* WHAT THE EXERCISE ASKS: Scan the data below and copy each line where "einer" occurs.

[Transcribed page contents]
========================================================================

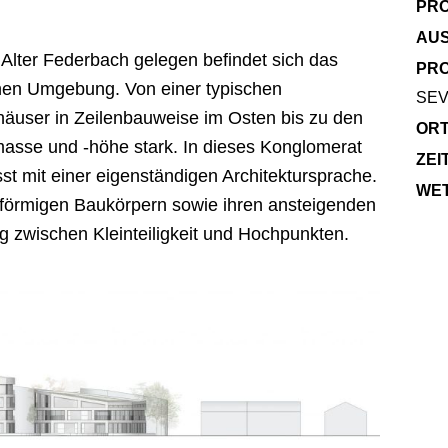
PRO
AU
lter Federbach gelegen befindet sich das
PRO
nen Umgebung. Von einer typischen
SEV
häuser in Zeilenbauweise im Osten bis zu den
ORT
se und -höhe stark. In dieses Konglomerat
ZEI
st mit einer eigenständigen Architektursprache.
WE
enförmigen Baukörpern sowie ihren ansteigenden
 zwischen Kleinteiligkeit und Hochpunkten.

========================================================================

* COMPLETED TASK:
nen Umgebung. Von einer typischen
st mit einer eigenständigen Architektursprache.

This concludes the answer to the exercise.